> **What to work on**: Look through the entries and count each line that includes the string "their". Reply with the number alone.

(Document layout analysis data)
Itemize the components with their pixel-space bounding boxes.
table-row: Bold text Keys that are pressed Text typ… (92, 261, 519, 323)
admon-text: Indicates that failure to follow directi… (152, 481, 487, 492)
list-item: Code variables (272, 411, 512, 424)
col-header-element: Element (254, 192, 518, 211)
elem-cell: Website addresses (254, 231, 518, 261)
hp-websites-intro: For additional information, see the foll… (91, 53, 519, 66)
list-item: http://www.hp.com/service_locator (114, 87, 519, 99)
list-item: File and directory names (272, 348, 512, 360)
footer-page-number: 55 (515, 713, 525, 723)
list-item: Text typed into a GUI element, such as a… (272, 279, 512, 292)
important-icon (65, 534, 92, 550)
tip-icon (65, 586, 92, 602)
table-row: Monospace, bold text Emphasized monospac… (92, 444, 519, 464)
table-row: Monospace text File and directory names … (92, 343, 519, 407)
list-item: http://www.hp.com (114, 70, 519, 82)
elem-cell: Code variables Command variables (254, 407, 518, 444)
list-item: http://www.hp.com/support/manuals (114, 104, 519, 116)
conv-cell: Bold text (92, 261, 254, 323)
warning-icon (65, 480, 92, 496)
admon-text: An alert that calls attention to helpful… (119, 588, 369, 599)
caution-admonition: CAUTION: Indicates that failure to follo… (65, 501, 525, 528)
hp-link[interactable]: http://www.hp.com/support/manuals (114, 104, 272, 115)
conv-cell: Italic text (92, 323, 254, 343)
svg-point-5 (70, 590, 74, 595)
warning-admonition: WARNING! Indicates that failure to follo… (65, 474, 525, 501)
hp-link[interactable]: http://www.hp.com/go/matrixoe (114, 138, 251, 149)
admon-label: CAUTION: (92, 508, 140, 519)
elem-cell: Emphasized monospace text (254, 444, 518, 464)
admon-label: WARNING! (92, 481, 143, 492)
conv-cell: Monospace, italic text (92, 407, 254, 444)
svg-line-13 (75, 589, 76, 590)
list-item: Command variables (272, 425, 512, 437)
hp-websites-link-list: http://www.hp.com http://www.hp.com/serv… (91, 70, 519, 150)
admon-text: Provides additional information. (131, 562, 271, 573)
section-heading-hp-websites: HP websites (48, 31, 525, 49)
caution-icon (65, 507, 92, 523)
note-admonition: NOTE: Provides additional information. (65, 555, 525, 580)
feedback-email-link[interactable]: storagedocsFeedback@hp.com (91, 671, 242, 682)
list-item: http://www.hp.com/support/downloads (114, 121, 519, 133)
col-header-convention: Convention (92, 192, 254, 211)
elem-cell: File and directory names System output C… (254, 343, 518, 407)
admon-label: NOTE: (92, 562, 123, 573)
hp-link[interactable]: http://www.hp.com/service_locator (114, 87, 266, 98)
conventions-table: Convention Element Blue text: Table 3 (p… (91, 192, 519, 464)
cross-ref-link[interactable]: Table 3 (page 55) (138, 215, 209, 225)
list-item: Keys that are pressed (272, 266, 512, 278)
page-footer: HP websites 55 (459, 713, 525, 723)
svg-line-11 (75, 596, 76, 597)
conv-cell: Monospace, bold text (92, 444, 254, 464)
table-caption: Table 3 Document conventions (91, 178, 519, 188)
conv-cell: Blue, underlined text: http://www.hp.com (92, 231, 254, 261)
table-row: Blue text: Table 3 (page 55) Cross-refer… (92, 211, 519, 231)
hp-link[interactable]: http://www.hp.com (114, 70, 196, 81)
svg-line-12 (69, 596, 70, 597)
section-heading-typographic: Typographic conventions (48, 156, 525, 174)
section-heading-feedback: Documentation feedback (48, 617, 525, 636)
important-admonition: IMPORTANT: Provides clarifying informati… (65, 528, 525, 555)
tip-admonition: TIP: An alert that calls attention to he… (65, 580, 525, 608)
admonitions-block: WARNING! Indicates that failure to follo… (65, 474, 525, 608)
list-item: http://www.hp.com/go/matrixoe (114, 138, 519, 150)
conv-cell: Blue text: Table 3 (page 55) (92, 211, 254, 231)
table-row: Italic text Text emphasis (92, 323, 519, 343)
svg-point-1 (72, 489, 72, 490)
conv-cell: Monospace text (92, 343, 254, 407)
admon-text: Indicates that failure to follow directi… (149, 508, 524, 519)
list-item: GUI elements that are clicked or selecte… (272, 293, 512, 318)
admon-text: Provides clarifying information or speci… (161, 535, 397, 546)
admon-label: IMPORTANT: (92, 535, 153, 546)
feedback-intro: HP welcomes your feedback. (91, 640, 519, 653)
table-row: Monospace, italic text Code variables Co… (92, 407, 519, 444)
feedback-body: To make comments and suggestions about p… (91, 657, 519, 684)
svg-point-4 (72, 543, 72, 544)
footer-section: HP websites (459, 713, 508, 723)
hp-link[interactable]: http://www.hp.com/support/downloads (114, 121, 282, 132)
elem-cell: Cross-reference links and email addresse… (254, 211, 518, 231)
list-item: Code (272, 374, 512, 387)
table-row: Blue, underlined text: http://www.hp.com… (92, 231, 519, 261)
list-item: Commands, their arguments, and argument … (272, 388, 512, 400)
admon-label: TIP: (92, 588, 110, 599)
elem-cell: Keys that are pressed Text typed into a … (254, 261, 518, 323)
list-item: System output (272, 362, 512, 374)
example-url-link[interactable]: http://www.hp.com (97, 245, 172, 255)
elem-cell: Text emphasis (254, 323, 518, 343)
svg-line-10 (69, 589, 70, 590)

> **Answer space**: 2